[[ MATERIAL SUPPLIED, beginning ]]
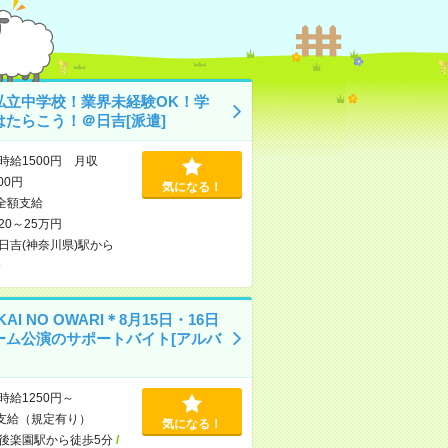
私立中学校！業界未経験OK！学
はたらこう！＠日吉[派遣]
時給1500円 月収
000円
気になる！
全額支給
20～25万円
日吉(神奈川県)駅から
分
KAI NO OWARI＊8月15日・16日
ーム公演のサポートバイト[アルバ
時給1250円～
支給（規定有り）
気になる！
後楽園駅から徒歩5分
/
[[ MATERIAL SUPPLIED, end ]]
[[ MATERIAL SUPPLIED, beginning ]]
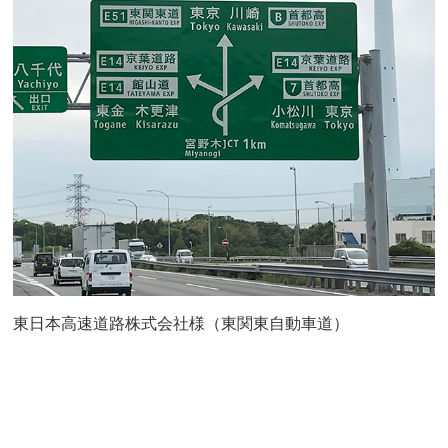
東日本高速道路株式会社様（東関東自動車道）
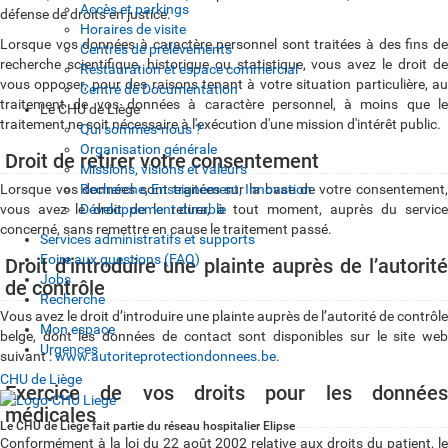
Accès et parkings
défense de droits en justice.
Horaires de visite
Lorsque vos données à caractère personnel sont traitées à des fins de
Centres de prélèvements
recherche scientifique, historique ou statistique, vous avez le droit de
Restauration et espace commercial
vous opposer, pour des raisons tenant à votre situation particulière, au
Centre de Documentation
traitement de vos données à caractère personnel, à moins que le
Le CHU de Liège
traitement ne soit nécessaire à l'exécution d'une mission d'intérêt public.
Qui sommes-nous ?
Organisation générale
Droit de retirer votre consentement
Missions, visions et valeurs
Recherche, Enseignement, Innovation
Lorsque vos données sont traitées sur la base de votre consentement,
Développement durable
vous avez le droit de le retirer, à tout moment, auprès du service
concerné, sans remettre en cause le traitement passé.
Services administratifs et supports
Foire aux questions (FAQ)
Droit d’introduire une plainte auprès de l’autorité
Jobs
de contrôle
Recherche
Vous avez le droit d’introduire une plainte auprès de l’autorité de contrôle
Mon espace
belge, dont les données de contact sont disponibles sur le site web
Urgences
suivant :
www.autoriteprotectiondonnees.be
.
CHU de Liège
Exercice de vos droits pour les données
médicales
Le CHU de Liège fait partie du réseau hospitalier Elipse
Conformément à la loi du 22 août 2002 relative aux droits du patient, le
[[ MATERIAL SUPPLIED, end ]]
[[ MATERIAL SUPPLIED, beginning ]]
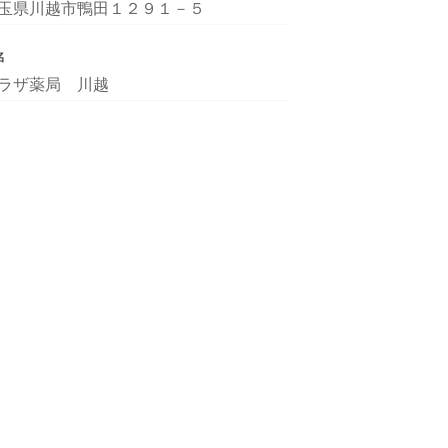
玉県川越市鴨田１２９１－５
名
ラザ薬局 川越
[[ MATERIAL SUPPLIED, end ]]
**ASSIGNMENT:**
Your answer should be the lines above from the one containing "Lorsque vos données à" through the one containing "Qui sommes-nous ?", copied exactly and with both ends kept.

**RESULT BELOW:**
Lorsque vos données à caractère personnel sont traitées à des fins de
Centres de prélèvements
recherche scientifique, historique ou statistique, vous avez le droit de
Restauration et espace commercial
vous opposer, pour des raisons tenant à votre situation particulière, au
Centre de Documentation
traitement de vos données à caractère personnel, à moins que le
Le CHU de Liège
traitement ne soit nécessaire à l'exécution d'une mission d'intérêt public.
Qui sommes-nous ?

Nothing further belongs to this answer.